7.   In a footnote, the Joint Board argues that remand is appropriate because, according to the Joint Board, the District Court failed to review de novo the Magistrate Judge's Report and Recommendation.   See Appellant's Br. 20 n. 4.   The Joint Board's argument is grounded in the District Court's repeated use of the phrase “clearly erroneous.”   See Finkel, 2007 WL 1395562 at *2 (“Plaintiff objects that [the Magistrate Judge's] inference of the parties' likely past course of dealing was clearly erroneous.   But the inference of the existence of past payments from Whiffen to the union was not clearly erroneous․ The further inference that those weekly payments usually took the form of checks signed by Romanowicz was not clearly erroneous either ․” (internal citations omitted)).   The Joint Board is correct insofar as it observes that it was entitled to de novo review of the Magistrate Judge's Report and Recommendation.   See 28 U.S.C. § 636(b)(1) (providing that, except with respect to certain pretrial matters, “[a] judge of the court shall make a de novo determination of those portions of a [magistrate judge's] report or specified proposed findings or recommendations to which objection is made”).   However, even if we assume for the sake of argument that the District Court applied the wrong standard of review, our own de novo review of the record and the District Court's application of law to the facts of this case, which are undisputed in light of Romanowicz's default, obviates the need for a remand.
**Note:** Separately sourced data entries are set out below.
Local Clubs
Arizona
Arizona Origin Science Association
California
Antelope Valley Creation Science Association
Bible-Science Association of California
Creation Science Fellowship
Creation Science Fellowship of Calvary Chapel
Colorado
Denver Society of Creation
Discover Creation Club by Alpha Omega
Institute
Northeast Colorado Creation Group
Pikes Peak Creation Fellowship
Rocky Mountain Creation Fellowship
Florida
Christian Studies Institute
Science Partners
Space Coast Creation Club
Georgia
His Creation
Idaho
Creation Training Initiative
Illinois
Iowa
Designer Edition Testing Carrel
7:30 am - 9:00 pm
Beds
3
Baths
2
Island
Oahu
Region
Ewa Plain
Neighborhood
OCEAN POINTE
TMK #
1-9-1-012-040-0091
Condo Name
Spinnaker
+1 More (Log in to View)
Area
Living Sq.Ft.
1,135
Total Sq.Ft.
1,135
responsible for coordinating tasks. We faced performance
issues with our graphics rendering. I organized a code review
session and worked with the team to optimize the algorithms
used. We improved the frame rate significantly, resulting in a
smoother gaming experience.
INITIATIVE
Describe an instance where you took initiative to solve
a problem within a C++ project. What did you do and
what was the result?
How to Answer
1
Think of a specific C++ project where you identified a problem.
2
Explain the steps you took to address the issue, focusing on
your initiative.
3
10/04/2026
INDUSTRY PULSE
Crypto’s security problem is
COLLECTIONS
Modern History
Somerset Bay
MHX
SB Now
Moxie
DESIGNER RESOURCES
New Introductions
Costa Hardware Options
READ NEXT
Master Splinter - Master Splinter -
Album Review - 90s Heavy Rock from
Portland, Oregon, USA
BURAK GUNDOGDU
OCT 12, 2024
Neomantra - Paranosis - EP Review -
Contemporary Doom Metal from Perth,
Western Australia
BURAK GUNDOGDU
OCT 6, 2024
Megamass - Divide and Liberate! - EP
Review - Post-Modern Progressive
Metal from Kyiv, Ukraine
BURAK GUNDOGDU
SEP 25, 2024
8.   Although Whiffen failed to remit withheld employee wages to the Joint Board for deposit in the 401(k) Plan, the District Court correctly concluded those funds nevertheless became “assets” of the plan within the meaning of § 1002(21)(A)(i).   Pursuant to Department of Labor regulations, “the assets of [an ERISA] plan include amounts ․ that a participant has withheld from his wages by an employer[ ] for contribution to the plan as of the earliest date on which such contributions can reasonably be segregated from the employer's general assets.”  29 C.F.R. § 2510.3-102. The District Court's conclusion in this case was consistent with our recent decision in In re Halpin, 566 F.3d 286 (2d Cir.2009).   In Halpin, we held that an employer's contributions to an ERISA plan become plan assets only after they are paid to the plan.  Id. at 290.   Here, we consider an employee's contributions to an ERISA plan, which became plan assets when money was withheld from the employee's wages.   See Halpin, 566 F.3d at 289 (“Although the Department of Labor ․ has officially issued a regulation that specifies when employee contributions become assets, ․ it has not issued formal rule governing when employer contributions become plan assets.” (internal citations omitted)).

9.   After the Joint Board filed its complaint, and prior to Whiffen's default, Whiffen covered the check in the amount of $19,048.48.   Accordingly, only the remaining two checks, which totaled $ 16,956.45, were before the District Court as a possible basis for Romanowicz's personal liability.